Driedimensionale vaste stoffen zoals bollen en kegels hebben twee basisvergelijkingen voor het berekenen van de grootte: volume en oppervlakte. Volume verwijst naar de hoeveelheid ruimte die de vaste stof vult en wordt gemeten in driedimensionale eenheden zoals kubieke inch of kubieke centimeter. Oppervlakte verwijst naar het netto-oppervlak van de vlakken van de vaste stof en wordt gemeten in tweedimensionale eenheden zoals vierkante inches of vierkante centimeters.
Een rechthoekig prisma is een driedimensionale vorm waarvan de doorsneden altijd rechthoekig zijn. Een rechthoekig prisma heeft zes zijden, waarvan er één de basis is. Voorbeelden van rechthoekige prisma's zijn Lego-blokken en Rubiks kubussen. Het volume van een rechthoekig prisma wordt gegeven in twee vergelijkingen: V = (oppervlakte van basis) * (hoogte) en V = (lengte) * (breedte) * (hoogte). De oppervlakte van een rechthoekig prisma is de som van de oppervlakte van zijn zes vlakken: Oppervlakte = 2_l_w + 2_w_h + 2_l_h.
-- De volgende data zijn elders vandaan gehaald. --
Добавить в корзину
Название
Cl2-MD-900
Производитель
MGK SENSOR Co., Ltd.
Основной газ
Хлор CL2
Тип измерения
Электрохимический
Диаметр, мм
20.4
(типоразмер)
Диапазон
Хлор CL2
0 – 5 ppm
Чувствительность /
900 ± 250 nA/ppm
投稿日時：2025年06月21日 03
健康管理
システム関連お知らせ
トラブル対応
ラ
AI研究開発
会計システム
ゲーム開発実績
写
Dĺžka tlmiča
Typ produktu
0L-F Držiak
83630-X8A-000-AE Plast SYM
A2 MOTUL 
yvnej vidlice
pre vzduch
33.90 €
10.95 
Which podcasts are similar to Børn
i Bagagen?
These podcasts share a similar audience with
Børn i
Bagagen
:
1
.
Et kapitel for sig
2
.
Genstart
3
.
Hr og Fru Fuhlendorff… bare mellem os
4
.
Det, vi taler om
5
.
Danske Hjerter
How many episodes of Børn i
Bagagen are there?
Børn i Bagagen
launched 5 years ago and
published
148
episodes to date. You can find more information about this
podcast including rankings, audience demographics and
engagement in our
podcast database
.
Een bol is de driedimensionale analoog van een cirkel: de verzameling van alle punten in de driedimensionale ruimte die zich op een bepaalde afstand van een centraal punt bevinden (deze afstand wordt de straal genoemd). De vergelijking voor het volume van een bol is V = (4/3) πr^3, waarbij r de straal van de bol is. Het oppervlak is van een bol gegeven door de vergelijking S.A. = 4πr^2.
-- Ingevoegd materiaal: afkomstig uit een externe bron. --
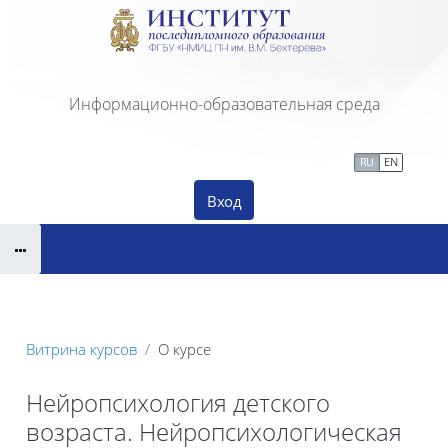
Перейти к основному содержанию
Информационно-образовательная среда
Сайт Института ПДО
Тех. поддержка
RU
EN
Вход
Витрина курсов
О курсе
Нейропсихология детского
возраста. Нейропсихологическая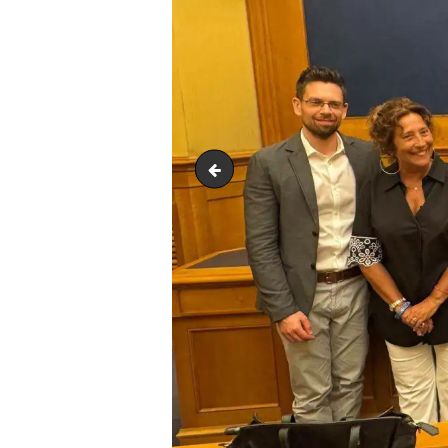
733194776_1580427370468310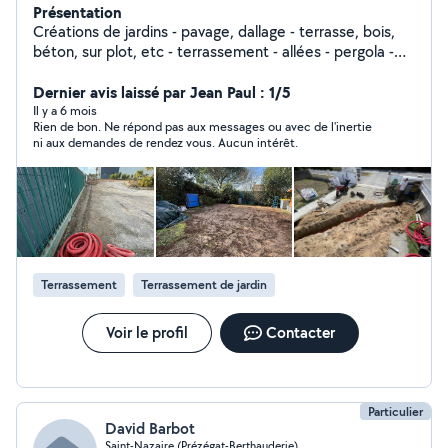
Présentation
Créations de jardins - pavage, dallage - terrasse, bois,
béton, sur plot, etc - terrassement - allées - pergola -
piscine, jacuzzi, bassin - plantation - entretiens de jardins
- élagage, abattage
Dernier avis laissé par Jean Paul : 1/5
Il y a 6 mois
Rien de bon. Ne répond pas aux messages ou avec de l'inertie
ni aux demandes de rendez vous. Aucun intérêt.
Terrassement
Terrassement de jardin
Voir le profil
Contacter
Particulier
David Barbot
Saint-Nazaire (Prézégat-Berthauderie)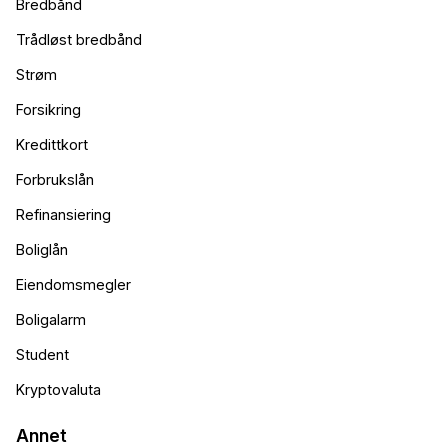
Bredbånd
Trådløst bredbånd
Strøm
Forsikring
Kredittkort
Forbrukslån
Refinansiering
Boliglån
Eiendomsmegler
Boligalarm
Student
Kryptovaluta
Annet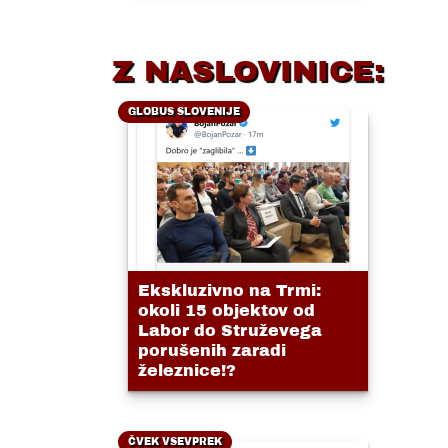
Z NASLOVINICE:
GLOBUS SLOVENIJE
Ekskluzivno na Trmi:
okoli 15 objektov od
Labor do Struževega
porušenih zaradi
železnice!?
ČVEK VSEVPREK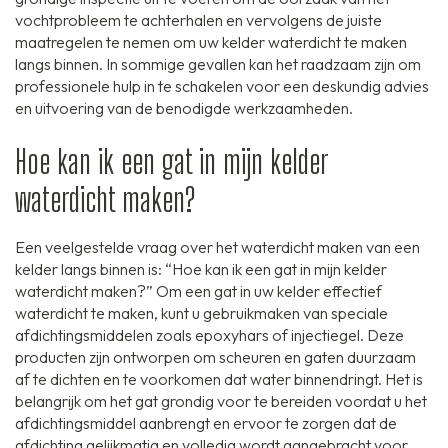
vochtprobleem te achterhalen en vervolgens de juiste
maatregelen te nemen om uw kelder waterdicht te maken
langs binnen. In sommige gevallen kan het raadzaam zijn om
professionele hulp in te schakelen voor een deskundig advies
en uitvoering van de benodigde werkzaamheden.
Hoe kan ik een gat in mijn kelder
waterdicht maken?
Een veelgestelde vraag over het waterdicht maken van een
kelder langs binnen is: “Hoe kan ik een gat in mijn kelder
waterdicht maken?” Om een gat in uw kelder effectief
waterdicht te maken, kunt u gebruikmaken van speciale
afdichtingsmiddelen zoals epoxyhars of injectiegel. Deze
producten zijn ontworpen om scheuren en gaten duurzaam
af te dichten en te voorkomen dat water binnendringt. Het is
belangrijk om het gat grondig voor te bereiden voordat u het
afdichtingsmiddel aanbrengt en ervoor te zorgen dat de
afdichting gelijkmatig en volledig wordt aangebracht voor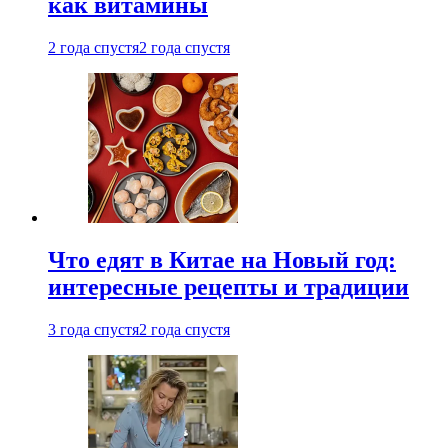
как витамины
2 года спустя
2 года спустя
Что едят в Китае на Новый год:
интересные рецепты и традиции
3 года спустя
2 года спустя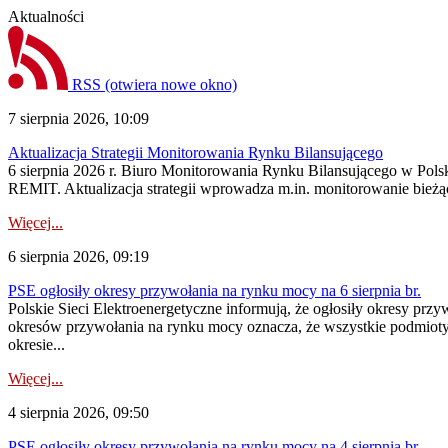
Aktualności
RSS
(otwiera nowe okno)
7 sierpnia 2026, 10:09
Aktualizacja Strategii Monitorowania Rynku Bilansującego
6 sierpnia 2026 r. Biuro Monitorowania Rynku Bilansującego w Polsk
REMIT. Aktualizacja strategii wprowadza m.in. monitorowanie bież
Więcej...
6 sierpnia 2026, 09:19
PSE ogłosiły okresy przywołania na rynku mocy na 6 sierpnia br.
Polskie Sieci Elektroenergetyczne informują, że ogłosiły okresy prz
okresów przywołania na rynku mocy oznacza, że wszystkie podmiot
okresie...
Więcej...
4 sierpnia 2026, 09:50
PSE ogłosiły okresy przywołania na rynku mocy na 4 sierpnia br.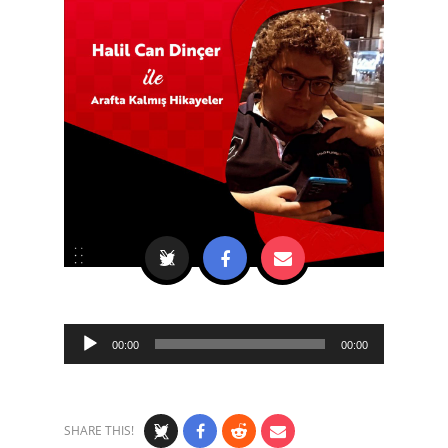
Audio
00:00
00:00
Player
SHARE THIS!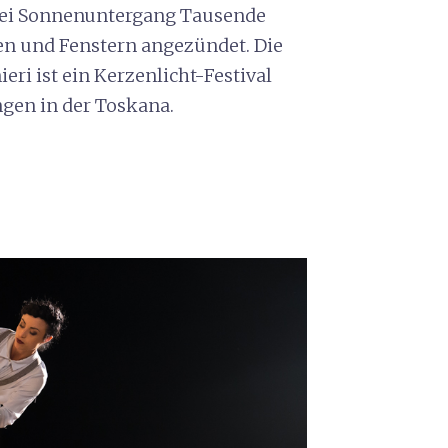
a bei Sonnenuntergang Tausende
en und Fenstern angezündet. Die
ri ist ein Kerzenlicht-Festival
ngen in der Toskana.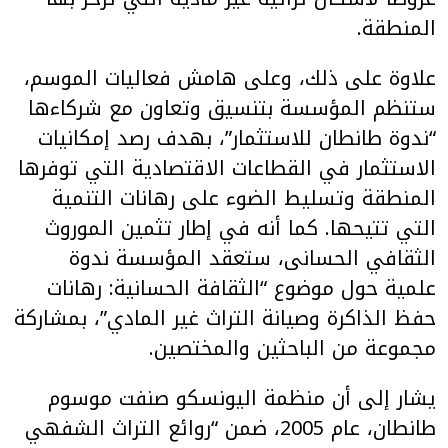
المنطقة.
علاوة على ذلك، وعلى هامش فعاليات الموسم،
ستنظم المؤسسة بتنسيق وتعاون مع شركاءها
“ندوة طانطان للاستثمار”، بهدف رصد إمكانيات
الاستثمار في القطاعات الاقتصادية التي توفرها
المنطقة وتسليط الضوء على رهانات التنمية
التي تتيحها. كما أنه في إطار تثمين الموروث
الثقافي الحسانى، ستعقد المؤسسة ندوة
علمية حول موضوع “الثقافة الحسانية: رهانات
حفظ الذاكرة وصيانة التراث غير المادي”، بمشاركة
مجموعة من الباحثين والمختصين.
يشار إلى أن منظمة اليونسكو صنفت موسوم
طانطان، عام 2005، ضمن “روائع التراث الشفهي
Een cilinder is een driedimensionale vorm gevormd door evenwijdige congruente cirkels (een soepblik is een echte cilinder). Het volume van een cilinder wordt gevonden door het gebied van de basiscirkel te vermenigvuldigen met de hoogte van de cilinder, wat resulteert in de vergelijking V = πr^2*h, waarbij r de straal is en h de hoogte. Het oppervlak van de cilinder wordt gevonden door het gebied van de cirkels die het deksel vormen en de basis van de. op te tellen cilinder tot het gebied van het rechthoekige "label" van het cilinderlichaam, dat een hoogte heeft van h en een basis van 2πr wanneer uitgepakt. De vergelijking voor de oppervlakte is dus 2πr^2 + 2πrh.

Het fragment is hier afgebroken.